When the initial announcement was made that eight categories would be pre-taped and then edited into the 2022 Oscars broadcast, we all knew the short film categories — Best Animated Short, Best Documentary Short and Best Live Action Short — would be the first on the chopping block. While these projects are the least seen of all the Oscar nominees, the categories have given us some amazing moments over the years. So rather than wallow in our sadness about not seeing these doled out live, let’s take a look back at four of the best speeches from past Best Animated Short winners. Hopefully the academy realizes soon that the short categories are something special and should be left alone.
The five Oscar nominees in contention for this year’s Best Animated Short prize are the following: “Affairs of the Art” (Joanna Quinn and Les Mills), “Bestia” (Hugo Covarrubias and Tevo Díaz), “Boxballet” (Anton Dyakov), “Robin Robin” (Dan Ojari and Mikey Please) and “The Windshield Wiper” (Alberto Mielgo and Leo Sanchez).
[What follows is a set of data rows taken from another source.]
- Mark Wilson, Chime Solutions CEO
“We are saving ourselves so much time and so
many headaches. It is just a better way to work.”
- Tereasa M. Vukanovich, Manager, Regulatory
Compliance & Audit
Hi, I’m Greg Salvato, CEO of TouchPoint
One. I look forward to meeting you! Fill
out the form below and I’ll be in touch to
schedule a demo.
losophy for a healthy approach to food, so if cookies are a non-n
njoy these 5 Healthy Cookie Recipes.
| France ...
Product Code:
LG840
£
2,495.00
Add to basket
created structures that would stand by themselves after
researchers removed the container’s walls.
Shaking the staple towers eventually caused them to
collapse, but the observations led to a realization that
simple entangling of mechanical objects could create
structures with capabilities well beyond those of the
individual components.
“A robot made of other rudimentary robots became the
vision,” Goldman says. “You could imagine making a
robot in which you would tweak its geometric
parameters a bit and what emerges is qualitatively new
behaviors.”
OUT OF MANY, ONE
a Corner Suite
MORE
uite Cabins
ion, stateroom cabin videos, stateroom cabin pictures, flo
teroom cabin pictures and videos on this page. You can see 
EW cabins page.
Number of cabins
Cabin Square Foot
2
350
Great moments don’t have to be ones where many words are said. In 2008, Japanese filmmaker Kunio Kato used his limited English to full effect when he won for “La Maison en Petits Cubes.” He simply thanked his supporters, staff, pencil, the academy and his company, Robot. This led to him closing his speech by saying, “Domo arigato, Mr. Roboto.”
Some of the best moments from Best Animated Short came just within the past five years. This category made an Oscar winner out of Kobe Bryant for “Dear Basketball” in 2017. Bryant declared, “As basketball players we’re really supposed to ‘shut up and dribble.’ But I’m glad we do a little bit more than that.” Sadly, Bryant died in 2020 in a helicopter crash.
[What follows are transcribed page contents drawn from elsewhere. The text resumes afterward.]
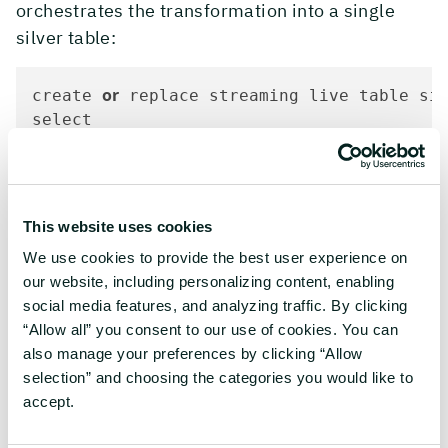
orchestrates the transformation into a single
silver table:
or
create 
 replace streaming live table si
select

   key

   ,topic

as
as
   ,cast(partition 
 string) 
 partition

as
as
   ,cast(offset 
 string) 
 offset

This website uses cookies
as
   ,timestamp_1 
 timestamp

We use cookies to provide the best user experience on
as
as
   ,cast(timestampType 
 string) 
 times
our website, including personalizing content, enabling
as
int
as
   ,cast(amount 
) 
 amount

social media features, and analyzing traffic. By clicking
   ,mode

“Allow all” you consent to our use of cookies. You can
type
   ,
also manage your preferences by clicking “Allow
   ,customer

selection” and choosing the categories you would like to
   ,transaction_id

accept.
as
   ,timestamp 
from
 stream(bronze.kafkaMessages_thread_1)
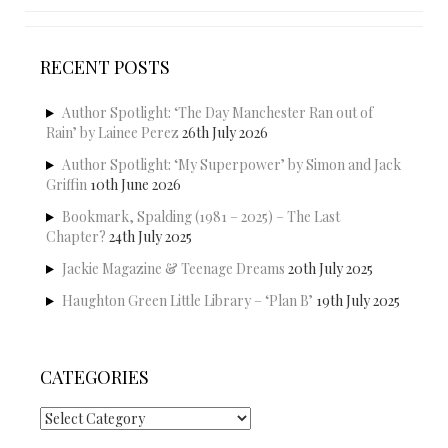
RECENT POSTS
Author Spotlight: ‘The Day Manchester Ran out of
Rain’ by Lainee Perez
26th July 2026
Author Spotlight: ‘My Superpower’ by Simon and Jack
Griffin
10th June 2026
Bookmark, Spalding (1981 – 2025) – The Last
Chapter?
24th July 2025
Jackie Magazine & Teenage Dreams
20th July 2025
Haughton Green Little Library – ‘Plan B’
19th July 2025
CATEGORIES
Categories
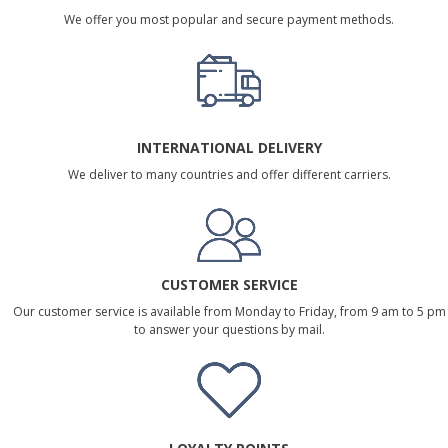
We offer you most popular and secure payment methods.
INTERNATIONAL DELIVERY
We deliver to many countries and offer different carriers.
CUSTOMER SERVICE
Our customer service is available from Monday to Friday, from 9 am to 5 pm
to answer your questions by mail.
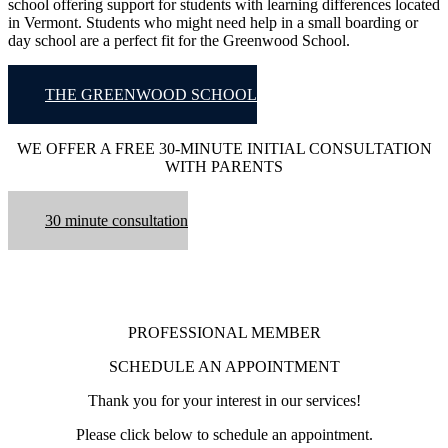
school offering support for students with learning differences located
in Vermont. Students who might need help in a small boarding or
day school are a perfect fit for the Greenwood School.
THE GREENWOOD SCHOOL
WE OFFER A FREE 30-MINUTE INITIAL CONSULTATION
WITH PARENTS
30 minute consultation
PROFESSIONAL MEMBER
SCHEDULE AN APPOINTMENT
Thank you for your interest in our services!
Please click below to schedule an appointment.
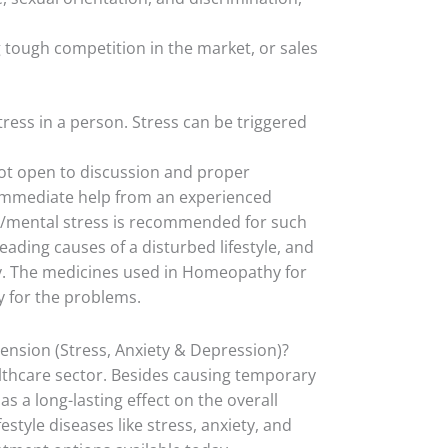
ng tough competition in the market, or sales
ress in a person. Stress can be triggered
not open to discussion and proper
 immediate help from an experienced
/mental stress is recommended for such
eading causes of a disturbed lifestyle, and
y. The medicines used in Homeopathy for
y for the problems.
nsion (Stress, Anxiety & Depression)?
althcare sector. Besides causing temporary
as a long-lasting effect on the overall
tyle diseases like stress, anxiety, and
The following year, when Domee Shi won for “Bao” (2018), she proclaimed, “To all of the nerdy girls out there who hide behind their sketchbooks, don’t be afraid to tell your stories to the world.”
When “Hair Love” won the prize in 2019, both recipients movingly talked about why it was important to see Black representation in cartoons. Karen Rupert Toliver stated, “In cartoons that’s when we first see our movies, and it’s how we shape our lives and think about how we see the world.” Matthew A. Cherry followed that up by recognizing their guest, DeAndre Arnold, who had been told he could not attend his high school graduation unless he cut off his dreadlocks.